## RECORDS FOR THIS EXERCISE
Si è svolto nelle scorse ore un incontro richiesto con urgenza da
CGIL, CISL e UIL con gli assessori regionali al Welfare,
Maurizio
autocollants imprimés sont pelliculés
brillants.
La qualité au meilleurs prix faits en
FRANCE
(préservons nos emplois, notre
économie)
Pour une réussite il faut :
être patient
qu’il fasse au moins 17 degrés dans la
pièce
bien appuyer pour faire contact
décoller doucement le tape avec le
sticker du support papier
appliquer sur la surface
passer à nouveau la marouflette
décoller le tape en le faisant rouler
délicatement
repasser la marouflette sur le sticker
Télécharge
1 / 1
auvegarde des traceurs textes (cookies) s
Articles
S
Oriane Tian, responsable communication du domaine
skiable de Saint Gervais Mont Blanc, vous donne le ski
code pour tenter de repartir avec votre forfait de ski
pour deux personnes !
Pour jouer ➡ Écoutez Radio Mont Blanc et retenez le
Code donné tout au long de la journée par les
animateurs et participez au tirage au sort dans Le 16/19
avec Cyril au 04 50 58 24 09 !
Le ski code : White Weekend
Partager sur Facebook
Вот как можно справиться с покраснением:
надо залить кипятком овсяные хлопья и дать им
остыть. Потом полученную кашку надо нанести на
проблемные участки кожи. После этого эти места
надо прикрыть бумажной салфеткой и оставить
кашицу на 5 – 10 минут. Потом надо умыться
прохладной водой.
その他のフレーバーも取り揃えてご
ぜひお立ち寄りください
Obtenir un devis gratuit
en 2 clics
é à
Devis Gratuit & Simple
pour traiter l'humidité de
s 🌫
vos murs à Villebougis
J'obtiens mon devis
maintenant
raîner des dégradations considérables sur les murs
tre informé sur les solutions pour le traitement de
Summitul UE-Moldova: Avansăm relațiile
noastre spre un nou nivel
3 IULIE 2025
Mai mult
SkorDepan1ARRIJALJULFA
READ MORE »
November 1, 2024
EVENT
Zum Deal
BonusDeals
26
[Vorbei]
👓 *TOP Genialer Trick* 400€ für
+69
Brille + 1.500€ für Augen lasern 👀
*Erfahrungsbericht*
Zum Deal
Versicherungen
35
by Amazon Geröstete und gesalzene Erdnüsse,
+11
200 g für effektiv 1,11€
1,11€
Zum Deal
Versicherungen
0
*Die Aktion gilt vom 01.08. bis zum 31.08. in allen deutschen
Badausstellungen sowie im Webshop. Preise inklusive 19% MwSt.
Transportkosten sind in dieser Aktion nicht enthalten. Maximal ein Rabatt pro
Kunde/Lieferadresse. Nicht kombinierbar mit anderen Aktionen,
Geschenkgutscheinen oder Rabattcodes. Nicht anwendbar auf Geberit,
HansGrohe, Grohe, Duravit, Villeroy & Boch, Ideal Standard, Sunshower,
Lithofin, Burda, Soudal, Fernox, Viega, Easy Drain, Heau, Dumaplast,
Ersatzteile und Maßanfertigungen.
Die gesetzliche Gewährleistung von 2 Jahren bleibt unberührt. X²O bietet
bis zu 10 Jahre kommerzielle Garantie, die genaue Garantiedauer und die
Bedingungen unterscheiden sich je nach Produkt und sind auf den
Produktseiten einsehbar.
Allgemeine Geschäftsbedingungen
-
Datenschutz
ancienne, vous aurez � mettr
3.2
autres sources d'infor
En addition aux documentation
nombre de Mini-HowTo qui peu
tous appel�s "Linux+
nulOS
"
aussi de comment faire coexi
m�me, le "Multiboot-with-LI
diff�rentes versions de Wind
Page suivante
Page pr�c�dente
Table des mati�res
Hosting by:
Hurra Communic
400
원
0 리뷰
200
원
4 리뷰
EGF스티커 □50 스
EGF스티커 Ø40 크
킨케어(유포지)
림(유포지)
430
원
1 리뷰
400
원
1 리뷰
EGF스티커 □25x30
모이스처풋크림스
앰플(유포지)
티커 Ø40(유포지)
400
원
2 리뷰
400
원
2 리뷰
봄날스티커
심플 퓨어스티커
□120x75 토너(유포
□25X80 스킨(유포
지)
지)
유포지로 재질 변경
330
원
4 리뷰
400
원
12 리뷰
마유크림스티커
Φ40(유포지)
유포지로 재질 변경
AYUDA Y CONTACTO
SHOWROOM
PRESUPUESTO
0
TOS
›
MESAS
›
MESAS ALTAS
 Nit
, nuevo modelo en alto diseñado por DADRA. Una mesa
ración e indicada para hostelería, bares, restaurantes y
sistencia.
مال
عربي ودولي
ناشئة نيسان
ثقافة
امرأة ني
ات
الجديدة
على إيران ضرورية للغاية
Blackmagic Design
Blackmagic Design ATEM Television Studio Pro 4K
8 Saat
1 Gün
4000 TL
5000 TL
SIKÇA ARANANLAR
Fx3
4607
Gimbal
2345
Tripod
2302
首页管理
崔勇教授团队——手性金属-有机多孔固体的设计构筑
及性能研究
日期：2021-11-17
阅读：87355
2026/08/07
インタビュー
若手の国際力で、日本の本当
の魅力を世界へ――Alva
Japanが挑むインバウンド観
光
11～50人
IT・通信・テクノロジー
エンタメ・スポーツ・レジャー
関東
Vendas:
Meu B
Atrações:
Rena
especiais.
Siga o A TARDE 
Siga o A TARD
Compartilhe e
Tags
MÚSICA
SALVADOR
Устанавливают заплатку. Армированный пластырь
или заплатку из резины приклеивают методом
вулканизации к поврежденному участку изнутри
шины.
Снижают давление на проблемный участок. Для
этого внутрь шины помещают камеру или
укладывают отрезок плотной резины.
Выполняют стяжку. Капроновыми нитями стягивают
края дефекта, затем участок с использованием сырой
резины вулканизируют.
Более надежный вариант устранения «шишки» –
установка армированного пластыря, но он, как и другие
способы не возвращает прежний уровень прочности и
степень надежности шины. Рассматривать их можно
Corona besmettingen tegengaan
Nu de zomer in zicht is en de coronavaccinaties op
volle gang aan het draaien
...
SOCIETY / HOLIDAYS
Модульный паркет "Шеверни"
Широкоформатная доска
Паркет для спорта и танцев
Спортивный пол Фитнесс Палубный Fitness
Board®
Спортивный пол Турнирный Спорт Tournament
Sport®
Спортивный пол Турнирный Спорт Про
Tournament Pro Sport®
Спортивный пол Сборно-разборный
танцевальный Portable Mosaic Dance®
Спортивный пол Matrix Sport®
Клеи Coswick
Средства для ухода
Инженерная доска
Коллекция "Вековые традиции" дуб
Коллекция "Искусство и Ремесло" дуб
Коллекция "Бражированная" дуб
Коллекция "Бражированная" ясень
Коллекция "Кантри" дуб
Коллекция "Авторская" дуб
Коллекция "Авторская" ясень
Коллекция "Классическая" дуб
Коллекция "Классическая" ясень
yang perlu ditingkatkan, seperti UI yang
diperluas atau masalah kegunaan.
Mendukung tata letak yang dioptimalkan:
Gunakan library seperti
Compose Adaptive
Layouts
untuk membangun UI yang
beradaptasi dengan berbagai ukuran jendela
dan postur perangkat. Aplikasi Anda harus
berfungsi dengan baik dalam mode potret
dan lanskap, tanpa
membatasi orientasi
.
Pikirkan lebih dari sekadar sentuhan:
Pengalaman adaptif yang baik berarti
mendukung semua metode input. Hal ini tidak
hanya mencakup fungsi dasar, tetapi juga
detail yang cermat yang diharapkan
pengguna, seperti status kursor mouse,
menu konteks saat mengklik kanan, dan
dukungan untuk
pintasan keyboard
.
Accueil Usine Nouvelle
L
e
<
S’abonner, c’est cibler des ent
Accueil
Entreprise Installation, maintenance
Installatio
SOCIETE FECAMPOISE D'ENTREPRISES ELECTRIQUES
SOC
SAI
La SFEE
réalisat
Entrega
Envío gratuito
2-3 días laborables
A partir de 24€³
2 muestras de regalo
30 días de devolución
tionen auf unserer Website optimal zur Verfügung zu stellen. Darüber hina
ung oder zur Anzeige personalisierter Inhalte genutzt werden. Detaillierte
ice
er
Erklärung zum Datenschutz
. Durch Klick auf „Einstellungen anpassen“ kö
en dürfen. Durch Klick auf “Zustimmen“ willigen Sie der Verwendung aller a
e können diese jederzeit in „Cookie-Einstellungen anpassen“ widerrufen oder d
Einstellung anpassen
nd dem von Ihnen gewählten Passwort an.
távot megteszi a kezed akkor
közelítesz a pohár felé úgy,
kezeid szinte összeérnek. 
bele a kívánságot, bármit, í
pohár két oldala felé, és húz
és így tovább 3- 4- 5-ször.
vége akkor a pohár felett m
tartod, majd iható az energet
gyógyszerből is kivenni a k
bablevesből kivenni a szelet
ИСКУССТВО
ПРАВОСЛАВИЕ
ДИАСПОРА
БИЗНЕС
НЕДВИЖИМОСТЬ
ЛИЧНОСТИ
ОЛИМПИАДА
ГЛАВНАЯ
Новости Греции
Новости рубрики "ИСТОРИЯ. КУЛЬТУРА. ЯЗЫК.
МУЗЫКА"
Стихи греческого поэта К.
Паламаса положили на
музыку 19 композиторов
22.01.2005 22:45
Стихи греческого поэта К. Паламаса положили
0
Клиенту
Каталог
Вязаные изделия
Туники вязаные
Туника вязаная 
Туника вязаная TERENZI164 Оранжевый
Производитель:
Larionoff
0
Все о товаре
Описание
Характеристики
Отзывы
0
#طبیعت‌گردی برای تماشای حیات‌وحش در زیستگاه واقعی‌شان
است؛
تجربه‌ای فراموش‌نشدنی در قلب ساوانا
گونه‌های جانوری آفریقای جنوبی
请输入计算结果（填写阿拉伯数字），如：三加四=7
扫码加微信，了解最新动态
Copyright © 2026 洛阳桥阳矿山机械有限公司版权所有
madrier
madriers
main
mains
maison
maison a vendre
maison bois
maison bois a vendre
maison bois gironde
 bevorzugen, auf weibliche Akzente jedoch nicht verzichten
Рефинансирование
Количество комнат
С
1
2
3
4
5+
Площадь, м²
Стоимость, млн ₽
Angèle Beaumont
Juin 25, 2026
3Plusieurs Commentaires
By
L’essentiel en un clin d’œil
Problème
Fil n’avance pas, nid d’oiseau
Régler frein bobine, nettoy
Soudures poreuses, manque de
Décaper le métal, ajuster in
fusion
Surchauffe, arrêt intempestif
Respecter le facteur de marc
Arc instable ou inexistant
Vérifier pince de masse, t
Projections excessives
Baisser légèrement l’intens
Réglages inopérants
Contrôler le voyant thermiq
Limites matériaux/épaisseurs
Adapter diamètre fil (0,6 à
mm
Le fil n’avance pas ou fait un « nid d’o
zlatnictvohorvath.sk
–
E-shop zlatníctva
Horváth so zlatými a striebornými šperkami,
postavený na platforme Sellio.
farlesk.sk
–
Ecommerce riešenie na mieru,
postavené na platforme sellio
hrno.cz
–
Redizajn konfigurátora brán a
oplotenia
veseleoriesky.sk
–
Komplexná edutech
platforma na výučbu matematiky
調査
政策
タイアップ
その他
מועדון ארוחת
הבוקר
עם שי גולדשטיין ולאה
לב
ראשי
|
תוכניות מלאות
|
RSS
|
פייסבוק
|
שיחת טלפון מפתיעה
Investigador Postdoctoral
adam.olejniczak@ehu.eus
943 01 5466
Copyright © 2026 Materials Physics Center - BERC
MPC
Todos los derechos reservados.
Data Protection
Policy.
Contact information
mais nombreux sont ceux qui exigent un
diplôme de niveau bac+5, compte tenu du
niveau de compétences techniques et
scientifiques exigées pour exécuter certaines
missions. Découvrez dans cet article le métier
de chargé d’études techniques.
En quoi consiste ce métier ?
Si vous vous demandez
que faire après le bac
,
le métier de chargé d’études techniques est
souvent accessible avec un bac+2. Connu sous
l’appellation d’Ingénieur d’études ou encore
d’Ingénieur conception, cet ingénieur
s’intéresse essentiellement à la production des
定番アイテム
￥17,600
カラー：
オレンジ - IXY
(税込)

## TASK REQUIREMENTS
Out of the records, collect only those lines that contain the string "Потом".

## RESULT
остыть. Потом полученную кашку надо нанести на
кашицу на 5 – 10 минут. Потом надо умыться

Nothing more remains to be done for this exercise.